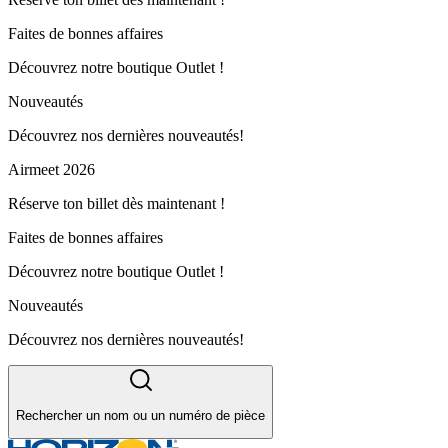
Faites de bonnes affaires
Découvrez notre boutique Outlet !
Nouveautés
Découvrez nos dernières nouveautés!
Airmeet 2026
Réserve ton billet dès maintenant !
Faites de bonnes affaires
Découvrez notre boutique Outlet !
Nouveautés
Découvrez nos dernières nouveautés!
Rechercher un nom ou un numéro de pièce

> Work instructions
For the records above, output each one exactly and skip any image.

> Exercise solution
Faites de bonnes affaires
Découvrez notre boutique Outlet !
Nouveautés
Découvrez nos dernières nouveautés!
Airmeet 2026
Réserve ton billet dès maintenant !
Faites de bonnes affaires
Découvrez notre boutique Outlet !
Nouveautés
Découvrez nos dernières nouveautés!
Rechercher un nom ou un numéro de pièce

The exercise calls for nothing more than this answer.